Fragen nach der Anwendbarkeit des Produktivitätsbegriffs auf das vorindustrielle
Handwerk standen im Zentrum der Überlegungen des Historikers Robert Brandt
(Frankfurt a.M). Er kritisierte dabei das von der älteren Forschung, insbesondere
von Werner Sombart postulierte und bis in die Gegenwart vorherrschende romantische'
Verständnis von vormoderner handwerklicher Tätigkeit. Anhand einer
quellenkritischen Lektüre unterschiedlicher Zeugnisse aus dem Frankfurter
Raum konnte Brandt zeigen, wie schwierig sich die Spurensuche nach einem mittelalterlichen
Verständnis von Arbeit gestaltet: Außerhalb des von der Kirche und
der städtischen Obrigkeit normierten Diskurses sind kaum aussagekräftige
Zeugnisse bekannt. Zur Revision der älteren Forschungsergebnisse schlug
Brandt Mikrostudien vor, die systematisch Semantiken, Praktiken und Mentalitäten
untersuchen, um schließlich neue Konzepte von Produktivität entwickeln
zu können.
Daß der Produktionsbegriff in unmittelbarem Konnex mit demjenigen der
Arbeit als produktiv-schöpferischem Akt gesehen werden müsse, wurde
in weiteren Referaten thematisiert. Anhand reichen Bildmaterials widmete sich
Tomislav Vignjevic (Ljubljana) dem Wandel bildlicher Ordo- und Ständevorstellungen
im 15./16. Jahrhundert.
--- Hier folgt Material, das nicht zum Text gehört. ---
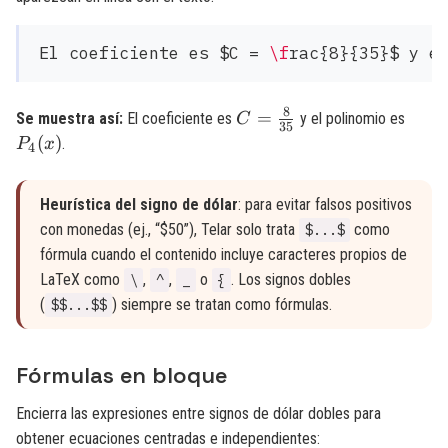
El coeficiente es $C = 
\f
8
C =
P_4(
=
Se muestra así:
El coeficiente es
y el polinomio es
C
35
\frac{8}
(
)
.
P
x
4
{35}
Heurística del signo de dólar
: para evitar falsos positivos
con monedas (ej., “
$50”), Telar solo trata
como
$...$
fórmula cuando el contenido incluye caracteres propios de
LaTeX como
,
,
o
. Los signos dobles
\
^
_
{
(
) siempre se tratan como fórmulas.
$$...$$
Fórmulas en bloque
Encierra las expresiones entre signos de dólar dobles para
obtener ecuaciones centradas e independientes: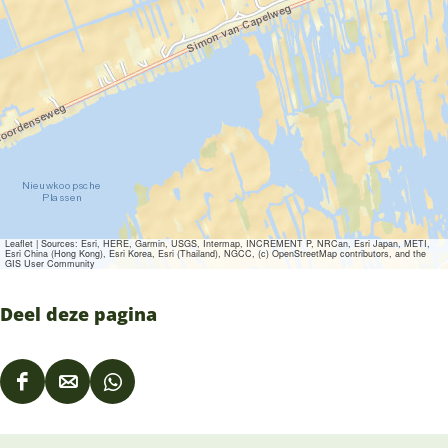
Leaflet
|
Sources: Esri, HERE, Garmin, USGS, Intermap, INCREMENT P, NRCan, Esri Japan, METI,
Esri China (Hong Kong), Esri Korea, Esri (Thailand), NGCC, (c) OpenStreetMap contributors, and the
GIS User Community
Deel deze pagina
D
D
D
e
e
e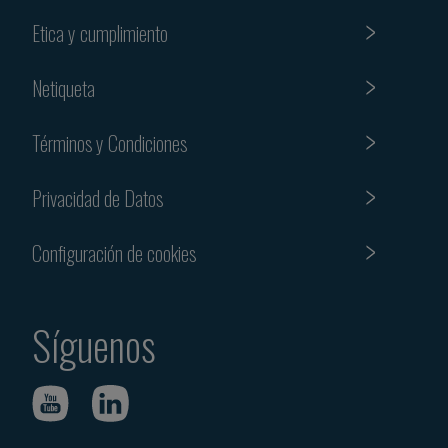
Etica y cumplimiento
Netiqueta
Términos y Condiciones
Privacidad de Datos
Configuración de cookies
Síguenos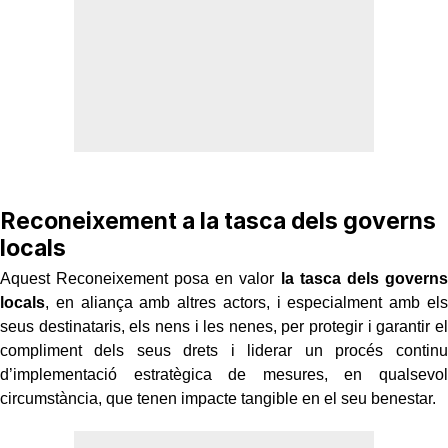
Reconeixement a la tasca dels governs
locals
Aquest Reconeixement posa en valor
la tasca dels governs
locals
, en aliança amb altres actors, i especialment amb els
seus destinataris, els nens i les nenes, per protegir i garantir el
compliment dels seus drets i liderar un procés continu
d’implementació estratègica de mesures, en qualsevol
circumstància, que tenen impacte tangible en el seu benestar.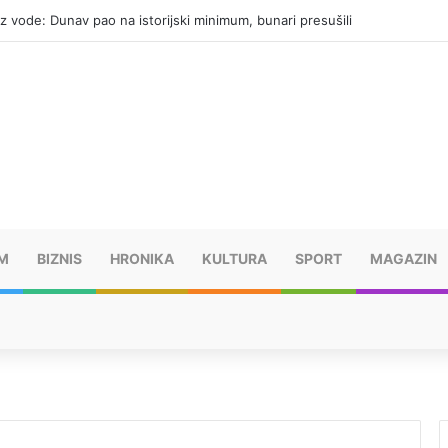
 dužnika u Srpskoj duguju više od 84 miliona KM
M
BIZNIS
HRONIKA
KULTURA
SPORT
MAGAZIN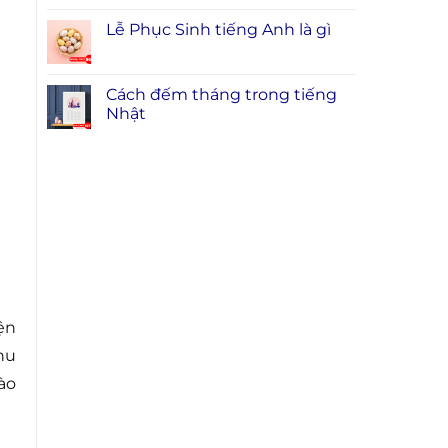
Lễ Phục Sinh tiếng Anh là gì
Cách đếm tháng trong tiếng
Nhật
ện
hu
ào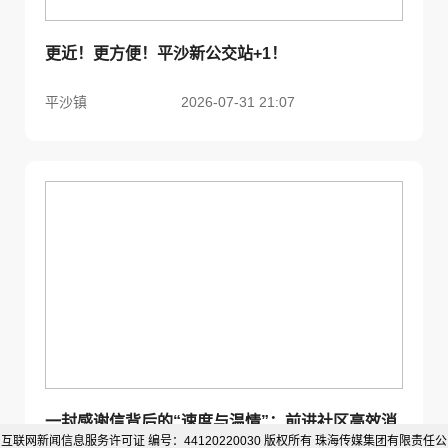
更近！更方便！平沙新公交站+1！
平沙镇
2026-07-31 21:07
一封感谢信背后的“速度与温情”：前进社区高效消
互联网新闻信息服务许可证 编号：44120220030 版权所有 珠海传媒集团有限责任公
除居民心头隐患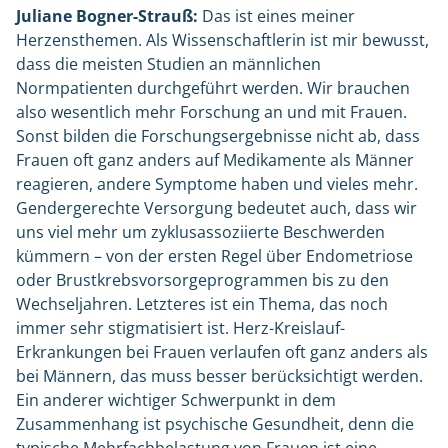
Juliane Bogner-Strauß:
Das ist eines meiner
Herzensthemen. Als Wissenschaftlerin ist mir bewusst,
dass die meisten Studien an männlichen
Normpatienten durchgeführt werden. Wir brauchen
also wesentlich mehr Forschung an und mit Frauen.
Sonst bilden die Forschungsergebnisse nicht ab, dass
Frauen oft ganz anders auf Medikamente als Männer
reagieren, andere Symptome haben und vieles mehr.
Gendergerechte Versorgung bedeutet auch, dass wir
uns viel mehr um zyklusassoziierte Beschwerden
kümmern – von der ersten Regel über Endometriose
oder Brustkrebsvorsorgeprogrammen bis zu den
Wechseljahren. Letzteres ist ein Thema, das noch
immer sehr stigmatisiert ist. Herz-Kreislauf-
Erkrankungen bei Frauen verlaufen oft ganz anders als
bei Männern, das muss besser berücksichtigt werden.
Ein anderer wichtiger Schwerpunkt in dem
Zusammenhang ist psychische Gesundheit, denn die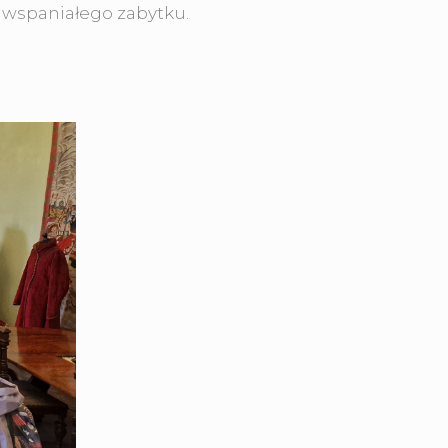
 wspaniałego zabytku.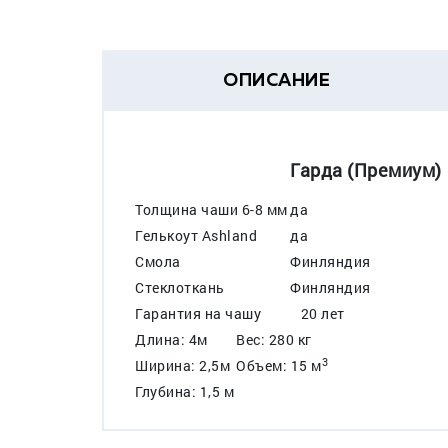
ОПИСАНИЕ
Гарда (Премиум)
Толщина чаши 6-8 мм
да
Гелькоут Ashland
да
Смола
Финляндия
Стеклоткань
Финляндия
Гарантия на чашу
20 лет
Длина: 4м
Вес: 280 кг
3
Ширина: 2,5м
Объем: 15 м
Глубина: 1,5 м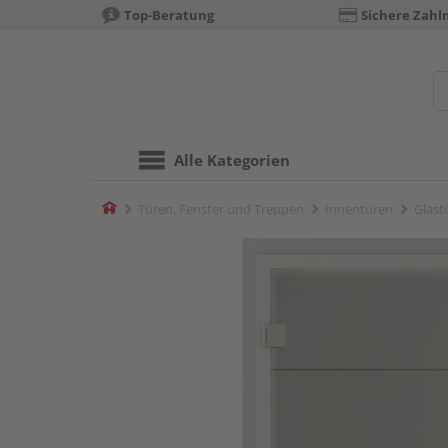
Top-Beratung
Sichere Zahl
Alle Kategorien
Home
Türen, Fenster und Treppen
Innentüren
Glast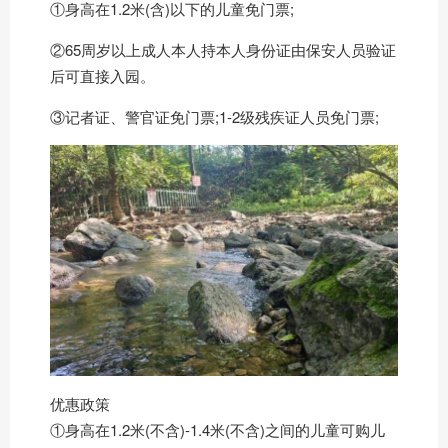
①身高在1.2米(含)以下的儿童免门票;
②65周岁以上成人本人持本人身份证由保安人员验证
后可直接入园。
③记者证、警官证免门票;1-2级残疾证人员免门票;
优惠政策
①身高在1.2米(不含)-1.4米(不含)之间的儿童可购儿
Er konstatierte eine zunehmende Ausdifferenzierung bildlicher
Repräsentationsformen des arbeitenden Nährstandes' (laboratores),
der zuvor durch die Figur des Bauern summarisch erfaßt worden sei, nunmehr
jedoch durch Bauern, Handwerker und Bürger präsentiert werde. Diese
Differenzierung verweise auf den Übergang der mittelalterlichen dreifunktionalen
ordo-Gesellschaft zur frühneuzeitlichen, politischen Dreiständegesellschaft
und spiegele letztlich eine zunehmende Differenzierung der Arbeit wider.
Auch im niederländischen Merkantilismus und im deutschsprachige Kameralismus
werden, wie Thomas Buchner (Linz) anhand des ökonomischen Diskurs des 17.
Jahrhunderts nachweisen konnte, unterschiedliche Konzepte von Arbeit greifbar.
Er verdeutlichte, daß die deutschsprachigen Autoren Arbeit nahezu ausschließlich
als Ressource zum Wohle des Gemeinwesens faßten, die durch ein Herrschaftszentrum
steuerbar sei. Arbeit erscheine hier als moralische Untertanenpflicht, deren
Inhalt oder Produkt von nachrangigem Interesse sei. Niederländische Autoren
hingegen, so Buchners Beobachtungen, verstünden Arbeit durchaus als Mittel
zur Befriedigung individueller Bedürfnisse, das keinerlei Einschränkung
unterliegen dürfe und dessen Realisierungsformen (Sklavenarbeit - Lohnarbeit)
differenziert bewertet worden seien.
Der Verlauf der Tagung und die im Anschluß an die Referate erfolgten Diskussionen haben gezeigt, daß der Produktivitätsbegriff gewinnbringend als heuristisches Instrument zur Analyse mittelalterlicher und frühneuzeitlicher, materieller wie geistiger Schaffens- und Kreationsprozesse eingesetzt werden kann, sofern die Bezeichnungen, welche Prozesse der Produktivität umschreiben (z.B. imitatio, variatio, aemulatio, inventio, productio, creatio), einer strikten Historisierung unterworfen werden. Sofern die Implikationen unterschiedlicher Fachterminologie im interdisziplinären Gespräch reflektiert werden, kann eine solche Analyse auch in Zukunft dazu dienen, Brüche und Kontinuitäten im Wandel vom Mittelalter in die frühen Neuzeit zu beleuchten, wie es sich der Arbeitskreis ARGUS zur Aufgabe gemacht hat.